The direct payments (called recovery rebates) included in the Senate’s latest coronavirus stimulus plan would target two-thirds of their benefits to low- and middle-income households, according to a new analysis by the tax Policy Center. All households with incomes of about $91,000 or less would be eligible for the payments under the bill.
The provision is one piece of a massive measure proposed Sunday by Senate Majority Leader Mitch McConnell (R-KY) that is aimed at stabilizing the disease-ravaged economy. It would give payments of $1,200 to each adult and $500 to each child under age 17, generally based on 2019 income. It would begin to phase out for individuals with adjusted gross income of $75,000 ($150,000 for couples filing jointly and $112,500 for single parents). While lawmakers appeared to largely agree on the direct payment provision, the overall bill stalled in the Senate as the result of partisan disputes over unrelated issues.
The version proposed on Sunday was a big improvement from a plan McConnell proposed last Friday. That proposal would have made the full payment available only to those who paid taxes in 2018, and, as a result, would have reduced the assistance for about 40 percent of households—primarily those with low- and moderate-incomes who most need extra cash to pay for rent, food, health care, and other daily living expenses.

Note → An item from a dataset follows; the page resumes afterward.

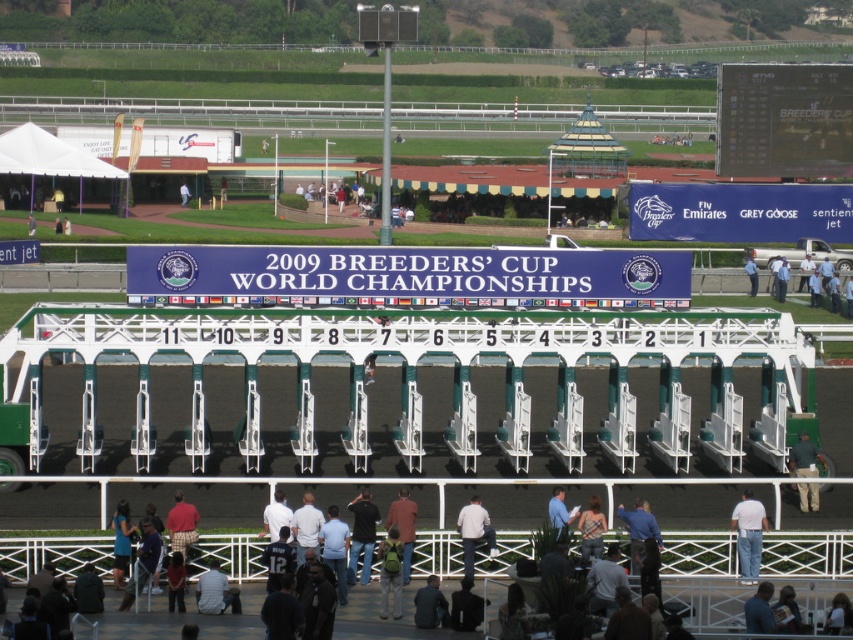 You are a photographer at the 2009 Breeders Cup World Championships. You need to capture a photo of the starting gate while ensuring both the light brown leather jacket at center and red plaid pants at lower center are visible. Based on their positions, which object should be closer to the bottom of the photo?

The light brown leather jacket at center should be closer to the bottom of the photo because it is below the red plaid pants at lower center.

You are a photographer standing at the camera position. You want to take a photo of the light brown leather jacket at center. Is the jacket within your camera lens range if the maximum distance your camera can focus is 40 meters?

The light brown leather jacket at center is 47.00 meters away from the camera. Since the maximum focus distance is 40 meters, the jacket is beyond the camera lens range and cannot be captured clearly.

Under Sunday’s version, low- and middle-income households would receive about 68 percent of the payments. Because of the income-based phase-outs, the top 20 percent of households (those with incomes of $163,000 or more) would get only about 11 percent of the benefits , and the top 1 percent would get none.
TPC found that the lowest-income households (those with incomes of about $25,000 or less) would receive an average payment of $1,480 and their after-tax income would increase by nearly 11 percent. Middle-income households (those making between about $51,000 and $91,000) would get a payment of about $1,810, on average, or about 3 percent of their after-tax income.
TPC’s estimates assume that all of those eligible for a payment receive one. However, it is likely that some will not, perhaps because they did not file a tax return or receive a Social Security benefit in 2019. Even though the payment could be based on 2018 or 2020 income tax returns for those who did not file in 2019, there still will be some who may not get payments, perhaps because they did not file returns for those years, are unbanked, or may have moved.
The overall stimulus package is big, complicated, and still very controversial. But senators seem to have found a relatively simple and well-targeted way to get money into the hands of those who need it most.